▶ [Required work]: Please copy exactly the part of the records below that opens with the line containing "angekündigt" and closes with the line containing "është bërë më kompleks se kurrë.", leaving out any pictures.
⟨
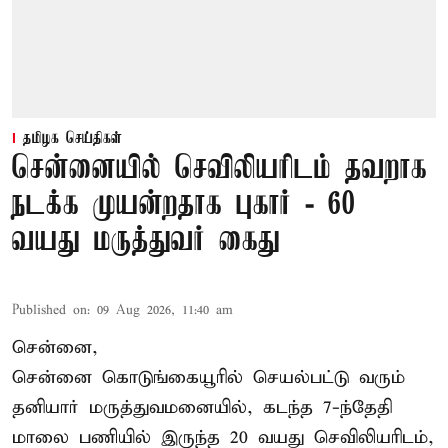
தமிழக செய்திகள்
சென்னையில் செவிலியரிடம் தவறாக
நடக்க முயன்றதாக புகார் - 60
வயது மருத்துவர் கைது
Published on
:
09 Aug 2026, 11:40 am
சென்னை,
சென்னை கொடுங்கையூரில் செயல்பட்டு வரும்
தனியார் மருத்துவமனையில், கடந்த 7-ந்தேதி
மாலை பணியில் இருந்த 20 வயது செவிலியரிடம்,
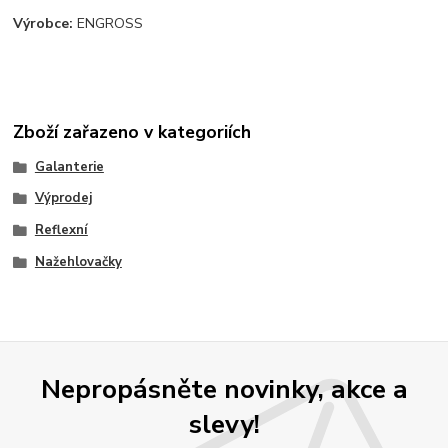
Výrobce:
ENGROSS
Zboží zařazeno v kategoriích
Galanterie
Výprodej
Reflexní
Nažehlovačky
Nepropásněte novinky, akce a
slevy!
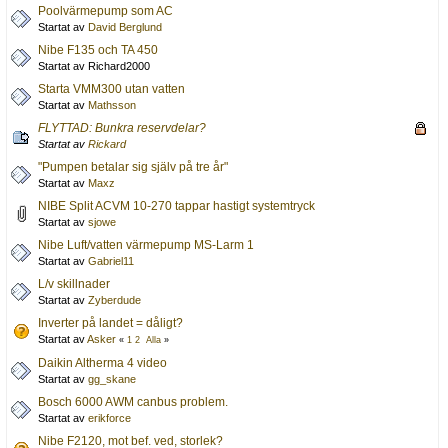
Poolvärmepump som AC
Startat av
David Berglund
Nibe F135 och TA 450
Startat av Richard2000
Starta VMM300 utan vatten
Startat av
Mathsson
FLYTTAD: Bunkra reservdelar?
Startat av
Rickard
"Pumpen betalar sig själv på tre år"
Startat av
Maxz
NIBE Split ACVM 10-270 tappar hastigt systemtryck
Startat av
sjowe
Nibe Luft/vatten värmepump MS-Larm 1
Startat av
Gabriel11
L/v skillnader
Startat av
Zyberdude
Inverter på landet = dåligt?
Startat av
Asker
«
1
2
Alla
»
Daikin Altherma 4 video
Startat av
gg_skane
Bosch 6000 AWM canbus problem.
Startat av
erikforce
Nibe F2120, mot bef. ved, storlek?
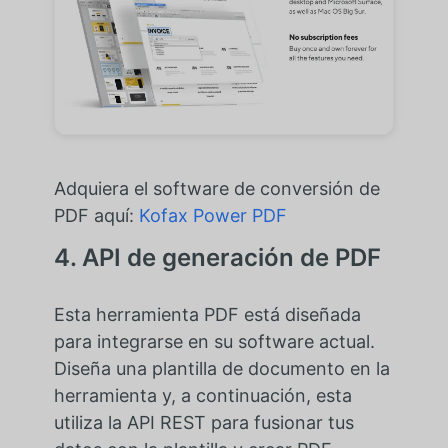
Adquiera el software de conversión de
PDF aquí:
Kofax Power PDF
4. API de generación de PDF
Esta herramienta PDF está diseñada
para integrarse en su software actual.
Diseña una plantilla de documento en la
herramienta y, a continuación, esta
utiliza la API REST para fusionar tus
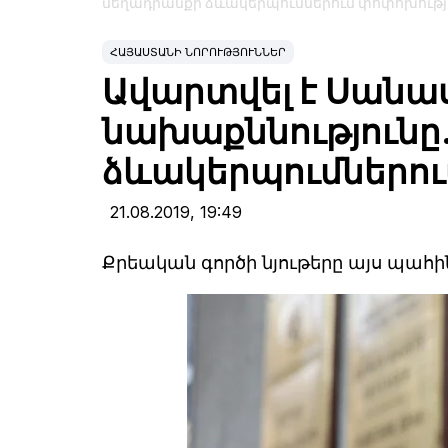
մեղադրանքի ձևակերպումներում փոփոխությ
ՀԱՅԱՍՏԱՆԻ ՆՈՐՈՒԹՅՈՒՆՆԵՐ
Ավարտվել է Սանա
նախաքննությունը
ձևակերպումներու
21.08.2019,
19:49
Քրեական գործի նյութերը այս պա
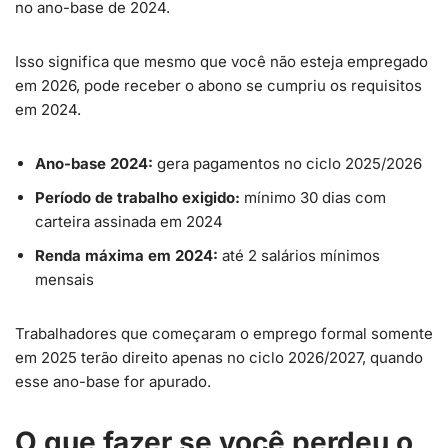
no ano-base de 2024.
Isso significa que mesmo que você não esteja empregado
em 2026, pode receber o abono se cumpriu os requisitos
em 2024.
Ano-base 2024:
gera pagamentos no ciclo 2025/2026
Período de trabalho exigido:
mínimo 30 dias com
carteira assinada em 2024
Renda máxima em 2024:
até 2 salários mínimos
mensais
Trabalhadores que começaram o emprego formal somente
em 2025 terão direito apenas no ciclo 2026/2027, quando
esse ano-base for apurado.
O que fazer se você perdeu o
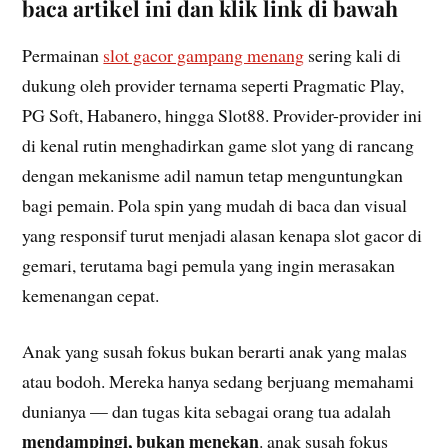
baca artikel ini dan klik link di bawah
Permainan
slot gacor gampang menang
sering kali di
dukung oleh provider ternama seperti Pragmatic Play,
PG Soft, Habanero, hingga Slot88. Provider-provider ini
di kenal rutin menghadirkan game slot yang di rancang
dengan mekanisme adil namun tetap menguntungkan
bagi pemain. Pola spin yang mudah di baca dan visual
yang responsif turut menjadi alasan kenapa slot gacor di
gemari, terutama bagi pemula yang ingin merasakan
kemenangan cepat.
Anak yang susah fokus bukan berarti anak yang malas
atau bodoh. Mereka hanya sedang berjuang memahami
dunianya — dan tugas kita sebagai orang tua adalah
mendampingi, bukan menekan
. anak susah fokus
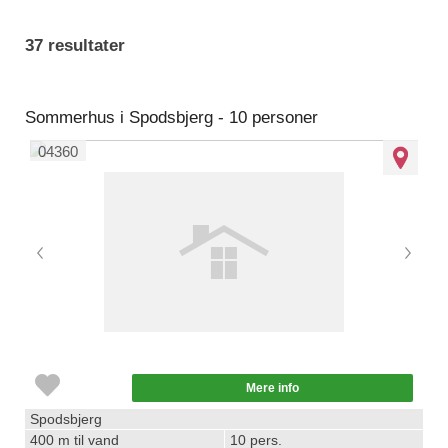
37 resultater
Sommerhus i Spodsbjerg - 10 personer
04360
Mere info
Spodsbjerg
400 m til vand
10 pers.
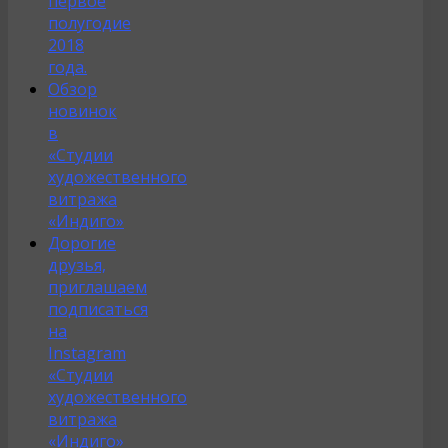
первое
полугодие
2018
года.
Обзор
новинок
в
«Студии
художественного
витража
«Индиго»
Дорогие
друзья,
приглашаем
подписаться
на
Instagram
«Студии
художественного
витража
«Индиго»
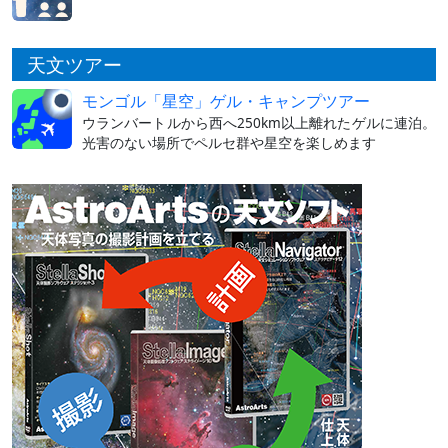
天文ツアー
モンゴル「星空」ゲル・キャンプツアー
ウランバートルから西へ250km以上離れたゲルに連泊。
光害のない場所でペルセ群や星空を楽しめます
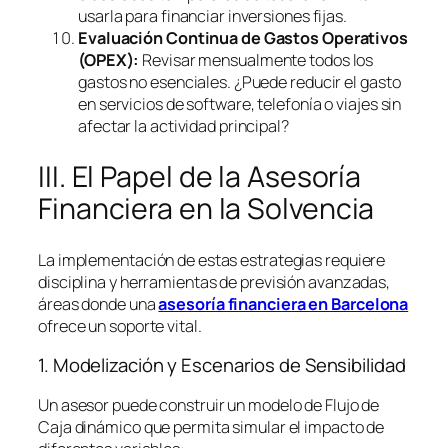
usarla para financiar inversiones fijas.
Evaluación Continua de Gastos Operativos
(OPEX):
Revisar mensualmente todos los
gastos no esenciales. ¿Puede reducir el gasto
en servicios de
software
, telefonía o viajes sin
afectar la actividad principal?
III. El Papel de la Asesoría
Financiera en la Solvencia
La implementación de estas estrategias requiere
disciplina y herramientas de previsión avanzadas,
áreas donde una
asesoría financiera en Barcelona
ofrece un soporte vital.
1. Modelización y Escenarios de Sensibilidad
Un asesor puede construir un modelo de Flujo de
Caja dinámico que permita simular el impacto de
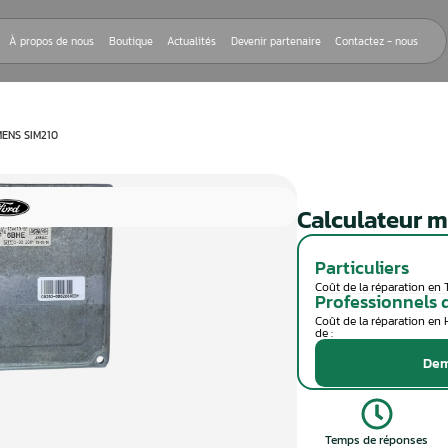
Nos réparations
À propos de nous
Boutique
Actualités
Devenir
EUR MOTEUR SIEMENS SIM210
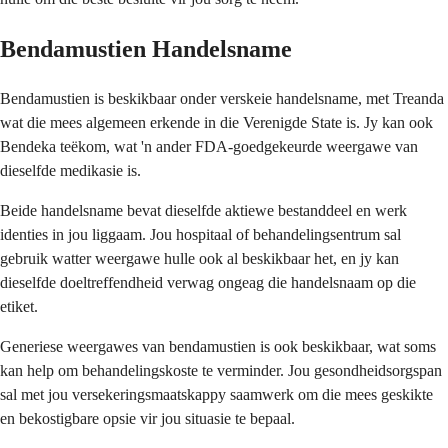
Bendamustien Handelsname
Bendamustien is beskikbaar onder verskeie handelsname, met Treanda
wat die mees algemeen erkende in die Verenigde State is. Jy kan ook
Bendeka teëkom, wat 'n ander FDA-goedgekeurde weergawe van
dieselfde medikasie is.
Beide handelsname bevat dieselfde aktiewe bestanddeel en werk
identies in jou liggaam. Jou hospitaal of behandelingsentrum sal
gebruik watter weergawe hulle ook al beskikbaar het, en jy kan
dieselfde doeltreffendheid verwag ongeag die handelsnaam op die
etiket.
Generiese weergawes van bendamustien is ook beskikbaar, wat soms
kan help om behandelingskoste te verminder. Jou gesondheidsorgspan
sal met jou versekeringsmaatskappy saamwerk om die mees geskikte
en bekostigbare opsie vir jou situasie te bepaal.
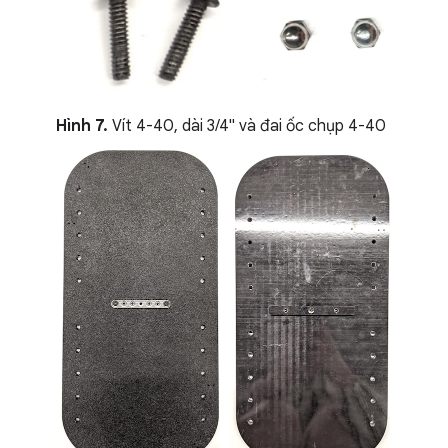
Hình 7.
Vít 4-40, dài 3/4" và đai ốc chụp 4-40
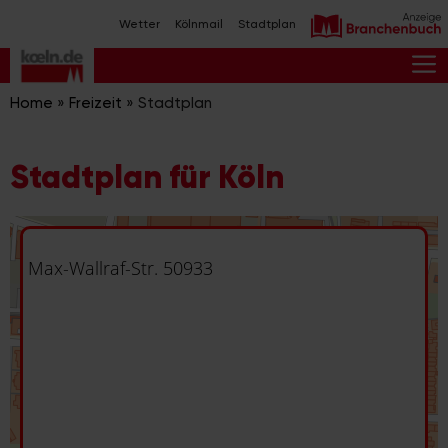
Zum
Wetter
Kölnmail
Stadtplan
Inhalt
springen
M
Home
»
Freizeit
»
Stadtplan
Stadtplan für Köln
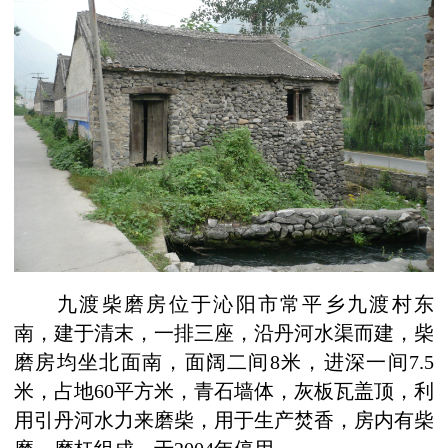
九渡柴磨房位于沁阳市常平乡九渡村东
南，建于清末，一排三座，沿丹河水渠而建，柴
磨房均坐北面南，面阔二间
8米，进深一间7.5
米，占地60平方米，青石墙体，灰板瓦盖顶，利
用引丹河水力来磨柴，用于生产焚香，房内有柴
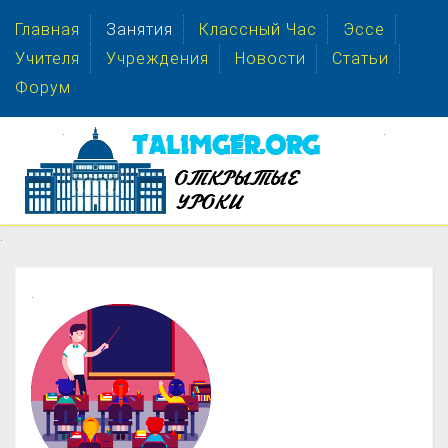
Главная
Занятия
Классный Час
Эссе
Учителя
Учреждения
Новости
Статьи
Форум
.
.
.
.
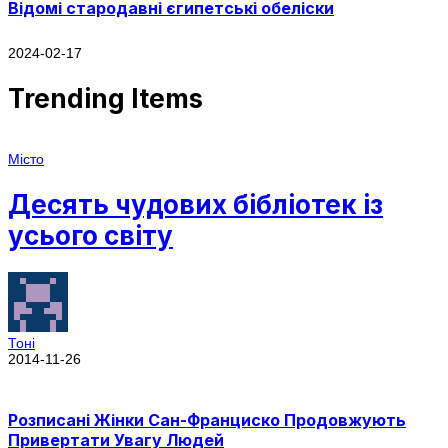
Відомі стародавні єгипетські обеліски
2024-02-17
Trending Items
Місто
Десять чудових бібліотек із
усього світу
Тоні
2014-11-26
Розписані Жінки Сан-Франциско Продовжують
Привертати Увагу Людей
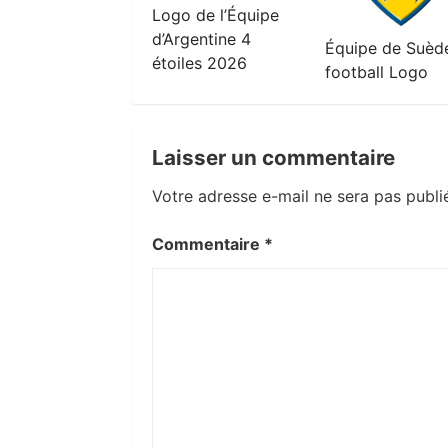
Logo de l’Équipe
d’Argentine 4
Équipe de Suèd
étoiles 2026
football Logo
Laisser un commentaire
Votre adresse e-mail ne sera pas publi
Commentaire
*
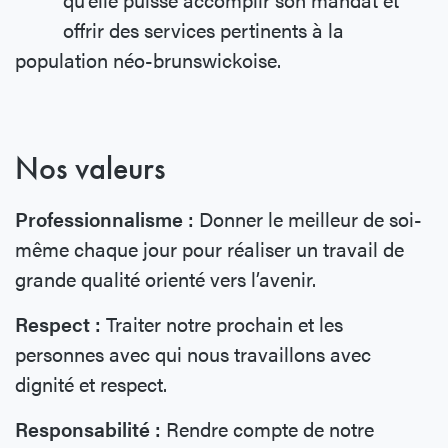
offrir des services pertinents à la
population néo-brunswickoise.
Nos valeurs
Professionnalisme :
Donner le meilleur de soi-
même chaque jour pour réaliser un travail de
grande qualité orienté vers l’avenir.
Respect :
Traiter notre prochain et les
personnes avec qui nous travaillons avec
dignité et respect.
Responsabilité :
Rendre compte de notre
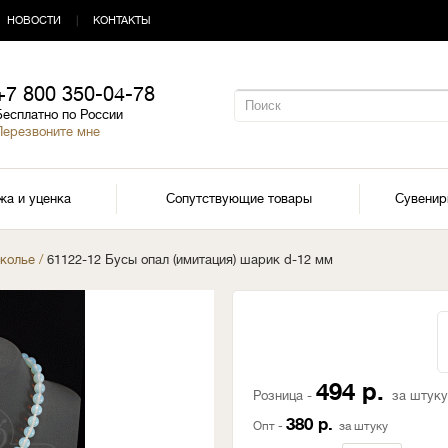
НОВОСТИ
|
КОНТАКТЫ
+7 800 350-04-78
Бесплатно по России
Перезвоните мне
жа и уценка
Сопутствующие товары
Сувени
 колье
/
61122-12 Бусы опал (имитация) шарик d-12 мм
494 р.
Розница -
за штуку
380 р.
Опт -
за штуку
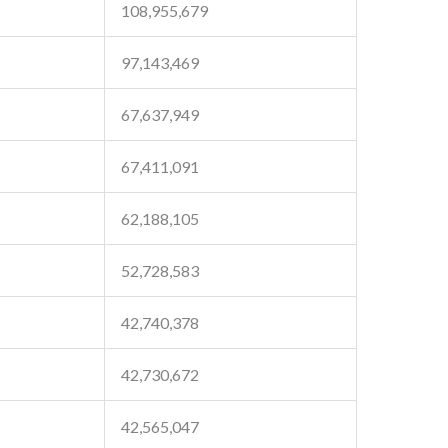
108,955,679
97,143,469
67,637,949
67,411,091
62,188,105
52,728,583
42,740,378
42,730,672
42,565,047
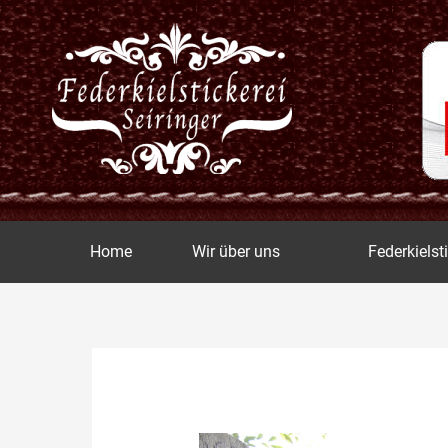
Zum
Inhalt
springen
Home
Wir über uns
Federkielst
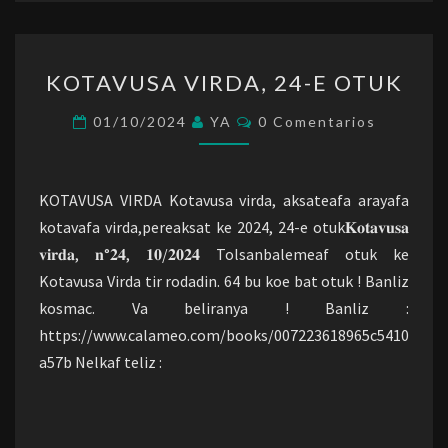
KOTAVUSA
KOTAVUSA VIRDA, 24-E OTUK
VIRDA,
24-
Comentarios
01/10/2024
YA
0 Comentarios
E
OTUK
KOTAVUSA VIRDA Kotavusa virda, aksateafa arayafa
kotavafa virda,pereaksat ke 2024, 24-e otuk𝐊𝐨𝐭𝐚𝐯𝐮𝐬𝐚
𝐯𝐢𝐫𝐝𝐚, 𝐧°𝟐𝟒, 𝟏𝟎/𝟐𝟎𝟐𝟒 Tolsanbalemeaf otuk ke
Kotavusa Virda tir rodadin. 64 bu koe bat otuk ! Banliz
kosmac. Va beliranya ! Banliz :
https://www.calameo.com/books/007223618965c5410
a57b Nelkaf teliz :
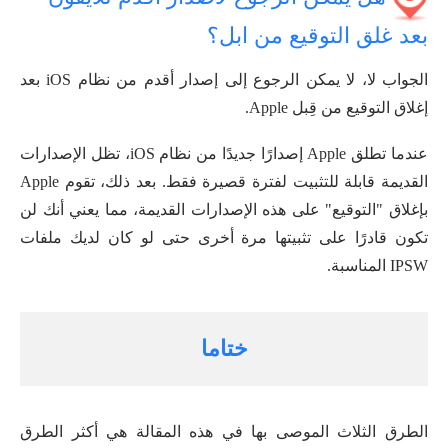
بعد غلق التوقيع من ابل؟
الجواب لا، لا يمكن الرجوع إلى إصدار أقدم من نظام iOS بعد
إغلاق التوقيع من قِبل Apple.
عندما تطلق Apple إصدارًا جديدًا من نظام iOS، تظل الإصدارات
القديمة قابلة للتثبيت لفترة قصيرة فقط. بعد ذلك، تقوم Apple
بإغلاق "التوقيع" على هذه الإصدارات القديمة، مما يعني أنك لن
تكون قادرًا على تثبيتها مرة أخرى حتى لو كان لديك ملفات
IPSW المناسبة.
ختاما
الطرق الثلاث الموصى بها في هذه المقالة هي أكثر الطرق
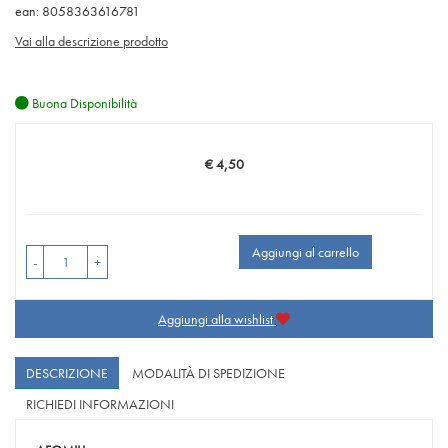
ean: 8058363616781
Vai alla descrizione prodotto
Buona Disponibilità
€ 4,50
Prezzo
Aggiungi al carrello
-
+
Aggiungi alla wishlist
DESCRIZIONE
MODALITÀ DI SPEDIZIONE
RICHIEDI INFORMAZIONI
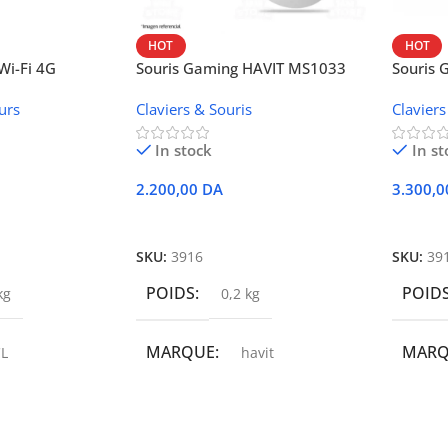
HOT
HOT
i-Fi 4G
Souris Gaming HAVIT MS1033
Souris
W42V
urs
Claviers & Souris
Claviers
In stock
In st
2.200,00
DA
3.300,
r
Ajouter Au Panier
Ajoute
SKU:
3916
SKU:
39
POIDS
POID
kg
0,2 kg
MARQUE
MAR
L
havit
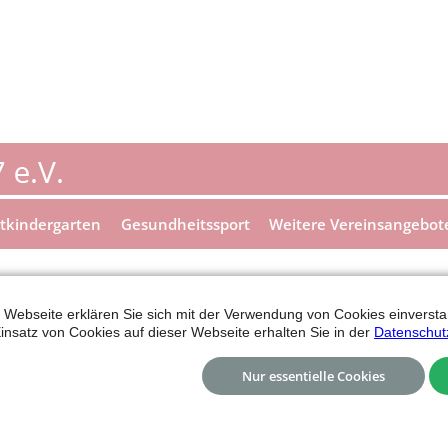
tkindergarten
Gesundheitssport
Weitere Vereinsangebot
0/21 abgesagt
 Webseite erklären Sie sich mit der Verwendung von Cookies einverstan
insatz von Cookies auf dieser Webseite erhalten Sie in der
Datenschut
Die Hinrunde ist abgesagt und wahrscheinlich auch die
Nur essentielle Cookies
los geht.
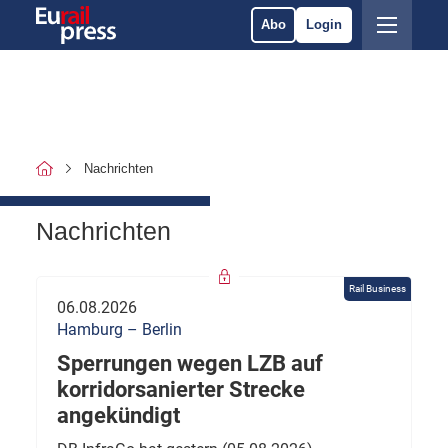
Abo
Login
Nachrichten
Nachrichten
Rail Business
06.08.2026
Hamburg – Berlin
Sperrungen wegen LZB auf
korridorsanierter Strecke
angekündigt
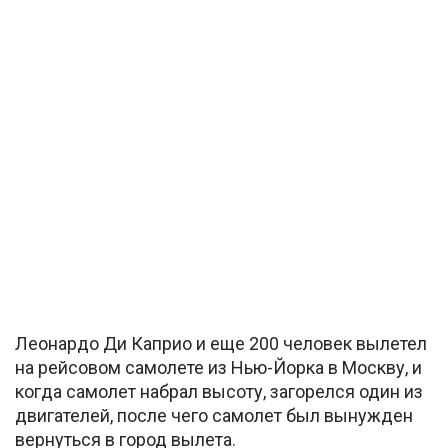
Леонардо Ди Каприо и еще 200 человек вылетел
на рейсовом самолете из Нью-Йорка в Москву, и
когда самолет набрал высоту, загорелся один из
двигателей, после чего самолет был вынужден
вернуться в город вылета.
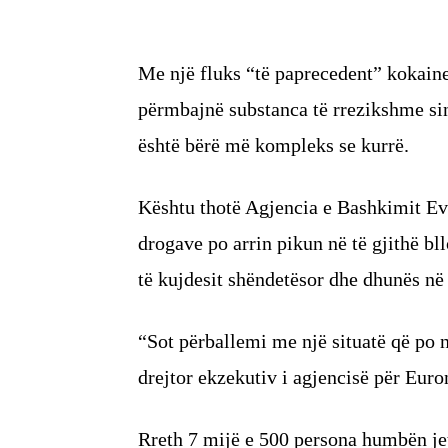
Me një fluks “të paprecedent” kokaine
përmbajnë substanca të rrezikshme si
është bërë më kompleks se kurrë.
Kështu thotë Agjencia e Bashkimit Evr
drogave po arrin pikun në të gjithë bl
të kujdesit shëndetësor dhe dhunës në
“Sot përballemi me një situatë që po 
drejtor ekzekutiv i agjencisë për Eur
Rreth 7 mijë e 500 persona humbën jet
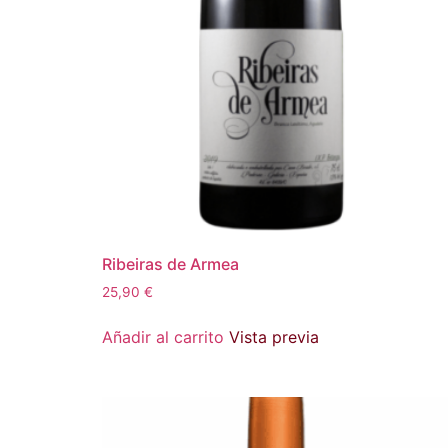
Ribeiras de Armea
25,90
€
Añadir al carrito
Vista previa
⟩
▶ [Completed task]:
angekündigt
Леонардо Ди Каприо и еще 200 человек вылетел
на рейсовом самолете из Нью-Йорка в Москву, и
когда самолет набрал высоту, загорелся один из
двигателей, после чего самолет был вынужден
вернуться в город вылета.
Me një fluks “të paprecedent” kokaine
përmbajnë substanca të rrezikshme si
është bërë më kompleks se kurrë.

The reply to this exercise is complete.